Which brings me to another concern at the Nischan house.
Somehow I have exchanged the hectic schedule of running five kids all over the world for a somewhat quiet house filled with dogs!
While Snoopy and Peppy are quite old and honestly not a lot of trouble (except that they smell almost as offensive as I do at times, and they seem to need to come inside and/or go outside at the same time I decide to get comfortable with a cup of coffee and a book), Dash and Domino are struggling to understand the idea of potty training.
Mom and Dad were here for Christmas; and when Dad saw the puppy pad in the laundry room, his comment was, “So, you’re training them to go on the floor.” I laughed and said, “Actually, I think you’re right.” And you know what? He is right!
Here’s the problem:
Our back yard does have a fence, but it goes up to the top of our hill where there must be small places to escape, so taking the puppies outside EVERY TIME they need to do their little thing is very stressful. Seeing the pups disappear up into the trees and then wondering whether or not they will return is a little more than I can take three or four or one hundred times a day, depending on how often they need attention.
So, we are trying puppy pads, but I am about to give up on this style even if it’s winter and even if it means multiple adrenaline rushes every single day as I hope the puppies will return after a little potty outing.
The main reason I believe it is time to try something else is this:
I had a dream this week that was way too real and left me feeling a little rattled.
I am going to share this dream at the risk of losing you all as friends (if sharing my need for new deodorant or my rant with my kids yesterday about wearing their retainers wasn’t enough- by the way, I never had the nerve to ask my kids to read that post, so I am counting on God to lead them here, I guess).
Before I share the dream, let me give a little background on my mental state.

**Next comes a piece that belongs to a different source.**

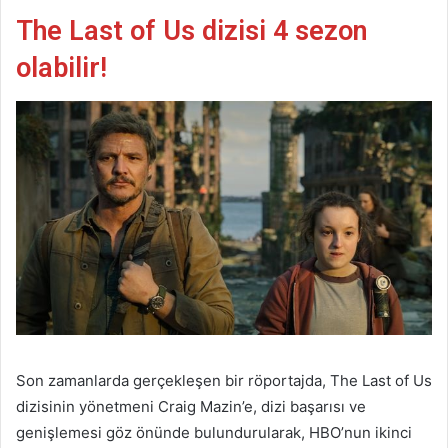
The Last of Us dizisi 4 sezon
olabilir!
Son zamanlarda gerçekleşen bir röportajda, The Last of Us
dizisinin yönetmeni Craig Mazin’e, dizi başarısı ve
genişlemesi göz önünde bulundurularak, HBO’nun ikinci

I am reading a book with my class right now called Hunger Games. Maybe you have heard of it. I’ve never seen a book take a high school age group by storm in such a powerful way as this book is doing. Kids have been asking for the sequels for Christmas and birthday gifts from their parents. They have been sneaking and reading ahead and talking about the book in conversations as if it’s part of their normal life to have book discussions.

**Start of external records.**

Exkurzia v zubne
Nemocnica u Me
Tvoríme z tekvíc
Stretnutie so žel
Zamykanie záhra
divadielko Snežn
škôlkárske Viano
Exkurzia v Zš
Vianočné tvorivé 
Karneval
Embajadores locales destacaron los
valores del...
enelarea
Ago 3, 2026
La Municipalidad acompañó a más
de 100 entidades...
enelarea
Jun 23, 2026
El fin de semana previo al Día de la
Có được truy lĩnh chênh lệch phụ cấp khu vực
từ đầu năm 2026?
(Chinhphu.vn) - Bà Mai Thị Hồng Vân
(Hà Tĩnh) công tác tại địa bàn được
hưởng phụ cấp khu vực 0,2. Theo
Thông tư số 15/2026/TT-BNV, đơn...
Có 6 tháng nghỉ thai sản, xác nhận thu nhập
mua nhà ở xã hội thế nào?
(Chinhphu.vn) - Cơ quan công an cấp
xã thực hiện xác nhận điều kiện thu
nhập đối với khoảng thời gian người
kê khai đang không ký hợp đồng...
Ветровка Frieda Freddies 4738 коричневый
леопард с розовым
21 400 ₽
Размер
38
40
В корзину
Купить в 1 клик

The reality, though, is that this book is fairly violent. Much more violent than anything I’ve ever read. I’m not a scary movie person. I’m not a thriller-book person. In fact, my son Evan has said several times, “I just can’t believe you like that book, Mom. It doesn’t seem like you at all.”
I think it’s seeing the kids so “into” a novel that has made me love the book. It is well-written and has lots of suspense. But, again, it is violent and my mind doesn’t do violence very well.
At the same time, a house with four dogs is more than crazy; and at school I often think of our house and kind-of shutter as I realize that as I walk in, I will one again be greeted by a stinky laundry room that needs a deep clean..in spite of the glorious puppy pad protection.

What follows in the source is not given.